The training we attended was for planting an international InterVarsity chapter* at Michigan Tech. We’ve been trying to get something going for the past few years, and the training we received is going to help make that happen. We were matched with a coach (another InterVarsity staff who has experience planting a chapter) and were brought through several cycles of activities to help us really see how we can grow a student group that multiplies itself.
Our biggest takeaway from the week in Madison?
Students are seeds to be scattered, not sheep to be gathered.
This weekend was the first “normal” weekend we’ve had since school started this semester. On the first weekend we had barely arrived home from all of our travels, and only had some of the usual activities with students. Last weekend, we were up north in the Keweenaw at the chapter’s winter retreat, so none of those usual activities happened either. But this weekend we had the full schedule. And full is how it felt!
On Saturday mornings, we have been hosting a group of (American) students for breakfast and discipleship training.

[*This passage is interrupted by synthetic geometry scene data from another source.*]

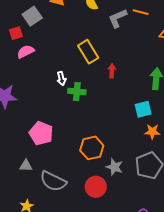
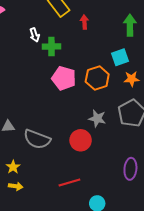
pink pentagon: (41, 133) -> (64, 78), moved
orange hexagon: (92, 148) -> (97, 78), moved

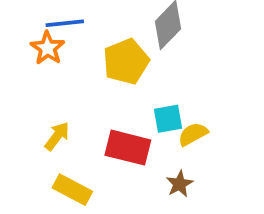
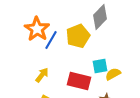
blue line: (65, 23) -> (51, 40), moved, turned -54
orange star: (48, 48) -> (37, 29), size x1.4

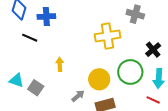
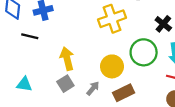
yellow arrow: (60, 64) -> (67, 59), size x1.5
gray square: (36, 88) -> (65, 84), moved, turned 35

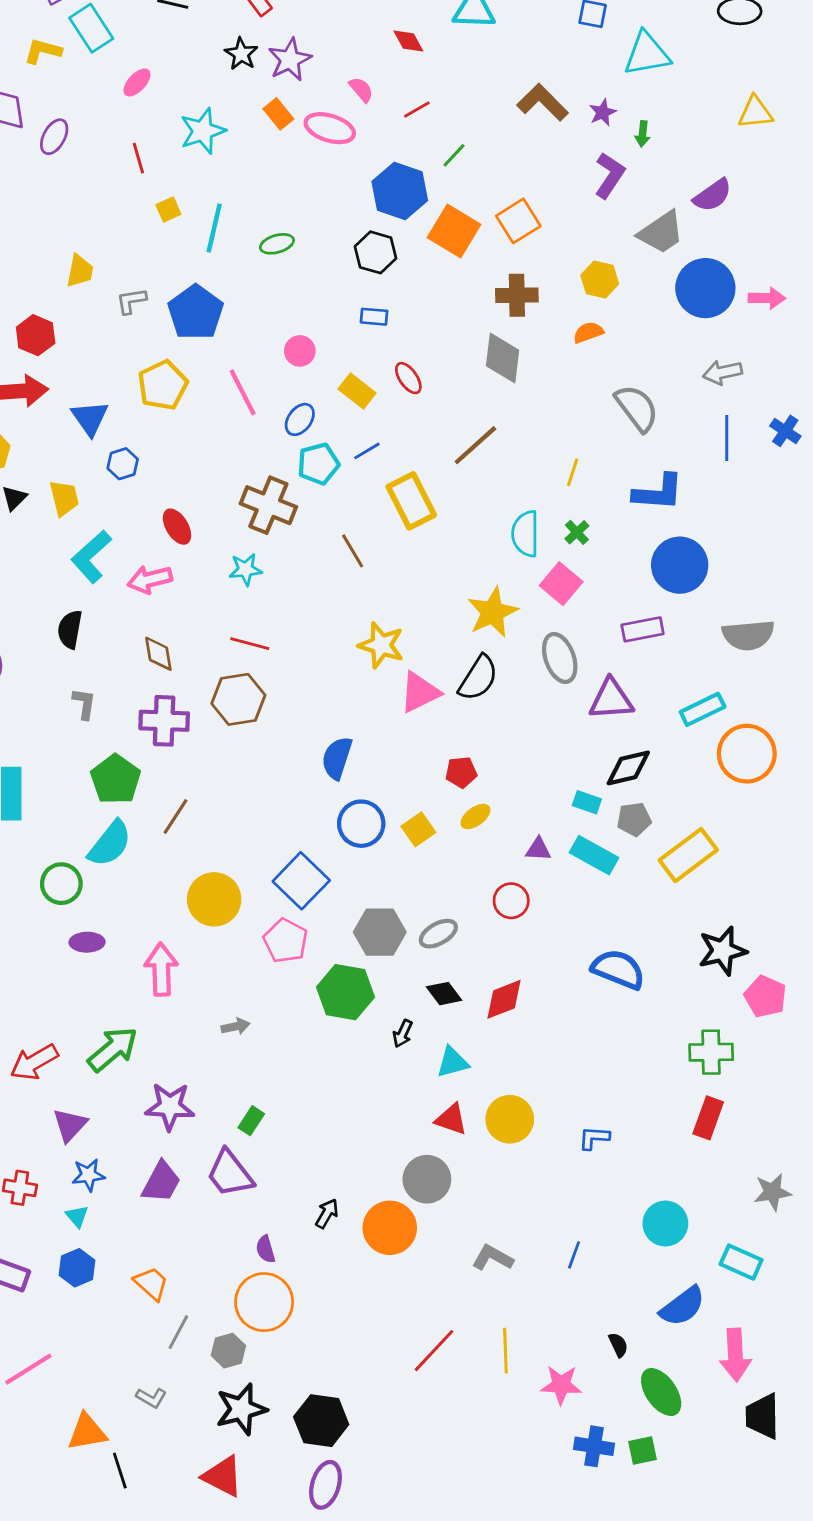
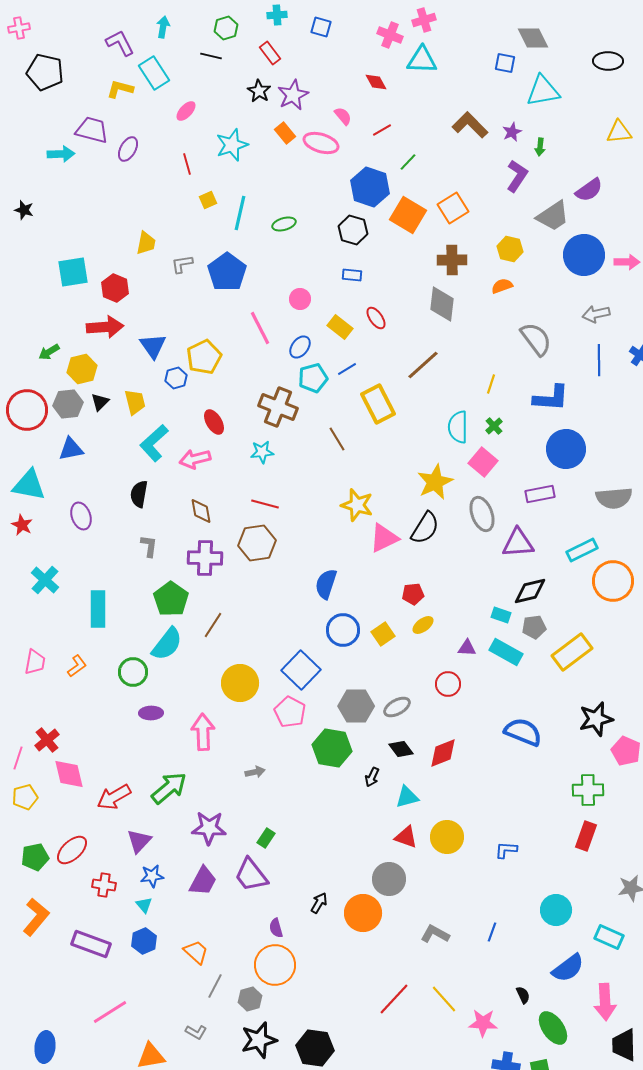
yellow pentagon: (163, 385) -> (204, 357), moved
yellow line: (505, 1351) -> (444, 999), turned -40

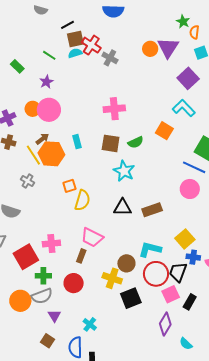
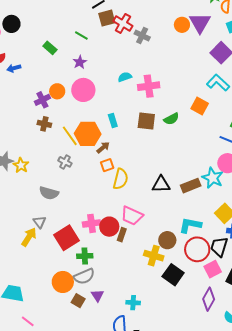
cyan semicircle: (75, 53) -> (125, 77), moved
orange circle: (33, 109) -> (57, 91), moved
brown arrow: (42, 139) -> (103, 147), moved
cyan star: (124, 171) -> (213, 178), moved
red circle: (74, 283) -> (109, 227), moved
black square: (131, 298) -> (173, 275), turned -30
cyan cross: (90, 324) -> (133, 303), turned -32
brown square: (47, 341) -> (78, 301), moved

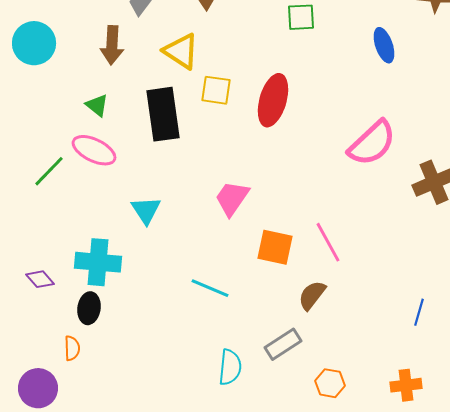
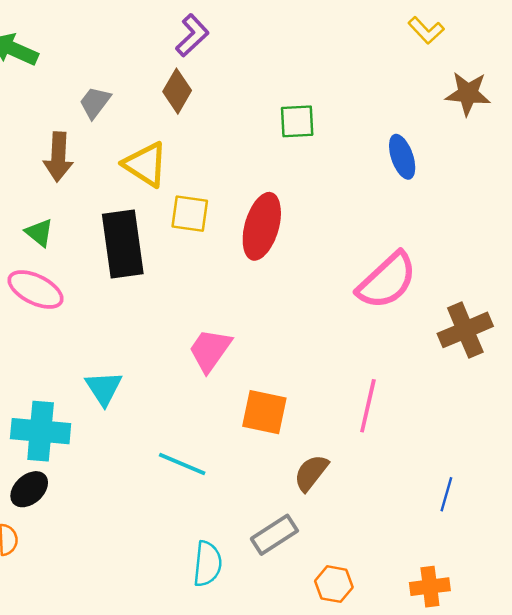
cyan triangle: (146, 210) -> (104, 388), moved
pink line: (328, 242) -> (368, 406), moved, turned 42
black ellipse: (89, 308) -> (29, 489), turned 40

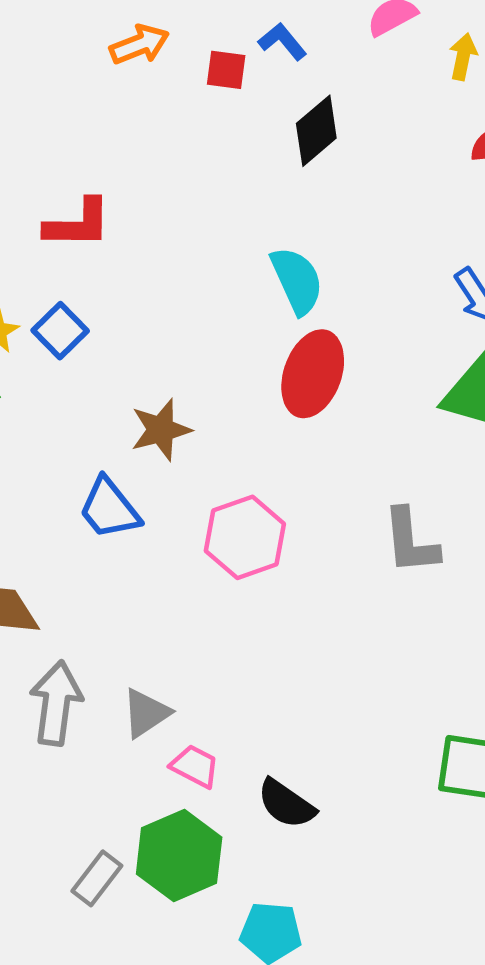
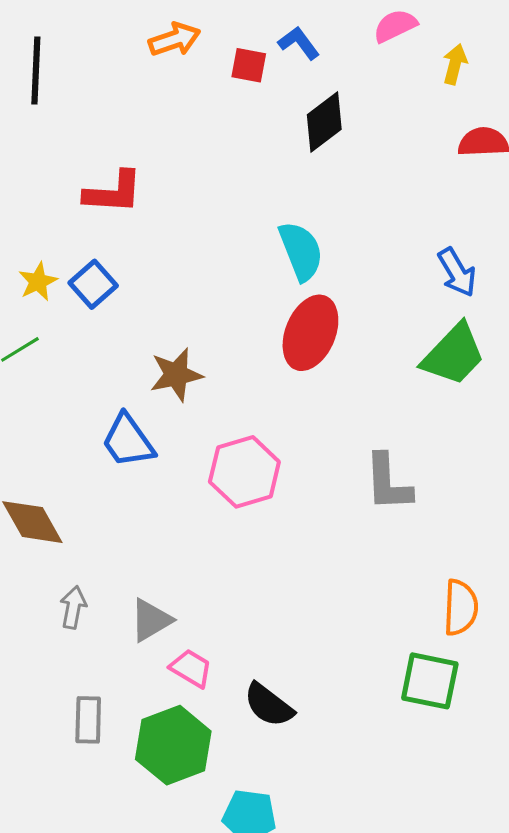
gray arrow: (56, 703) -> (73, 607), size x0.6
gray rectangle: (97, 878) -> (88, 720), moved, turned -39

With the group from last semester we looked at the Five Thresholds of Conversion – a fancy way of looking at the stages of how people generally come to know and follow Jesus. This semester, we started another group of students and they are also going through the same material. But the tricky part comes with the fact that the first group hadn’t quite finished up yet… so we decided to run two simultaneous groups!
How does that work? Hans is continuing with the first group, which happens to be smaller – a mere seven students – and they get the privilege of eating breakfast and meeting upstairs in Caleb’s bedroom. (Why Caleb’s bedroom?… the spare bedroom has absolutely no furniture in it currently… maybe we should finish that room!) The new group, which has 16 students, gets to meet in our livingroom with me. I’m excited to lead the group through the material and see them grow in their faith. (I’m also more than a little nervous to be leading something like this!) The goal is to work through all of the material by spring break, which also happens to be near our baby’s due date, and then we will combine both groups and Hans will continue with them.
On Sunday nights this semester we will be hosting two leadership meetings over dinner, with additional students joining for dessert. This group was a little smaller – only eight students made it for dinner this week, though I’ve been told that number was a little lower than usual. But seven more joined for dessert, so we still had a good crowd.
I have been thankful for the size and location of our house many times in the past two years, but this weekend made me thankful again. It was wonderful to see our house full of students, and to see so many students excited to grow in their faith, lead the chapter, and encourage others to grow as well. We dreamed of having a house full of people when we bought it, and it is great to see God filling it up!
During last night’s leadership meeting, Caleb and I ate our dinner in the Bible Study leader’s prep meeting, since attendance was low this week and there was room at the table. The group is in the middle of the Gospel of Mark, and a miracle of Jesus healing a blind man was mentioned. We were all surprised when Caleb immediately began to tell us how Jesus spat on the ground, made mud, put it on the blind man’s eyes and told him to go wash his face in water and be healed! (This particular miracle happens to be recorded in the Gospel of John, but that’s a minor detail!) I don’t even remember when Caleb first heard this story of Jesus, but he had all of the details correct. I am starting to see that having students come to our house for trainings, Bible studies, and other events is not only teaching students, but also teaching Caleb!